Numerical assessment of PM2.5 and O3 air quality in Continental Southeast Asia: Impacts of potential future climate change

Abstract

Changing climate will impact future air quality. In this study, an online coupled meteorology and chemistry WRF-CMAQ model was applied to simulate such impacts on future O3 and PM2.5 air quality over Continental Southeast Asia. Simulations were conducted for present (2006–2015) and future (2046–2055) years under two climate scenarios, RCP4.5 and RCP8.5. Future climate projections were obtained by implementing a downscaling dynamical method based on pseudo global warming technique.
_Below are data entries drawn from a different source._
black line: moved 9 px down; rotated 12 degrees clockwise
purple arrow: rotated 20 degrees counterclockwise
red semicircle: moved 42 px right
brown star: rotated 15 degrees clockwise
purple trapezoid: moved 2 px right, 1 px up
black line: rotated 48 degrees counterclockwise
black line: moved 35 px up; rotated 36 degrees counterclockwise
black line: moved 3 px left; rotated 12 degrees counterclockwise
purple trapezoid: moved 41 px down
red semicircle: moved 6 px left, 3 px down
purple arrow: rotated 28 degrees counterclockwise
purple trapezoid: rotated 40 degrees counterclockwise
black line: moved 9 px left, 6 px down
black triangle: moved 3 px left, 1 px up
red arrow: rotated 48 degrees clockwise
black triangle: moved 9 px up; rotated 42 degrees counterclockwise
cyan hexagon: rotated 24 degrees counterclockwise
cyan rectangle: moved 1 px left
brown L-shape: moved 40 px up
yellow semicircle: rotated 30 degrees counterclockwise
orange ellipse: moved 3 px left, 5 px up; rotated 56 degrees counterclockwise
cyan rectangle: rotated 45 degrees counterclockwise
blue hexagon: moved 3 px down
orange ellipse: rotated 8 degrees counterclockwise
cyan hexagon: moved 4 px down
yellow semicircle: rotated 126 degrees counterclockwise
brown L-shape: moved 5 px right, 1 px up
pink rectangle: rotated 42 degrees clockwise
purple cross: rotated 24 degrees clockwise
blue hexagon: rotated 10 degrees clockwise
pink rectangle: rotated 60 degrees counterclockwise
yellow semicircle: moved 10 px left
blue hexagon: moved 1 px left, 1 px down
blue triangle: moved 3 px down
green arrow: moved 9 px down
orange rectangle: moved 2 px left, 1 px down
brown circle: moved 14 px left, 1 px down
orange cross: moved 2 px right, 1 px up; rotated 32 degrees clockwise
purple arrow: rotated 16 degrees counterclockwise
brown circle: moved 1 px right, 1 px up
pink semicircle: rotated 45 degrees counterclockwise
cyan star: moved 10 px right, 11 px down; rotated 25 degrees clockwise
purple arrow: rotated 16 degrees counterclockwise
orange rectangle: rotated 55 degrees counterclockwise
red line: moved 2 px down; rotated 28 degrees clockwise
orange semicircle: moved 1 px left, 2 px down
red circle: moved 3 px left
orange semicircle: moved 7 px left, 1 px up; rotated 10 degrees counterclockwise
In order to estimate the impacts of climate change alone, anthropogenic and biomass burning emissions were held constant at present level while biogenic emissions varying with climate were used. The model results indicated a future regional meteorology characterized by a warmer and more humid atmosphere, increased precipitation, and more stagnant condition. Affected by climate change, NOx and NMVOCs biogenic emissions increase which contribute to the increasing effects on O3 and PM2.5 precursors concentrations. Subsequently, the changes in meteorology and biogenic emission affect air quality. These influence on ground level O3 and PM2.5 are different between the two climate scenarios. Under RCP4.5 scenario, future atmosphere appears to be reduced in O3 and PM2.5 concentrations, suggesting a potential “climate benefit” for air quality. At four target countries, namely Cambodia, Laos, Thailand, and Vietnam, O3 concentration decreases by −0.76 ppb (−2.40%), PM2.5 concentration decreases by −0.95 μg/m3 (−4.32%) on average for the entire year. However, climate change worsen O3 and PM2.5 air pollution under RCP8.5 scenario. O3 concentration increases by +0.26 ppb (+0.84%), PM2.5 concentration increases by +0.92 μg/m3 (+4.20%) on average for the entire year. Significant increases were generally located in northern Vietnam (for O3) and southern Vietnam (for PM2.5) during the dry season. The analysis suggests that the decrease in O3 concentration is due to the dominancy of the negative effect of water vapor increase and the increase in O3 concentration is affected largely by the temperature increase, stagnant condition, and biogenic emission increase. The responses of PM2.5 to climate change depend on the physical and chemical characteristics of each PM2.5 species. The major climate change effect on PM2.5 is the physical effect, rather than the chemical effect.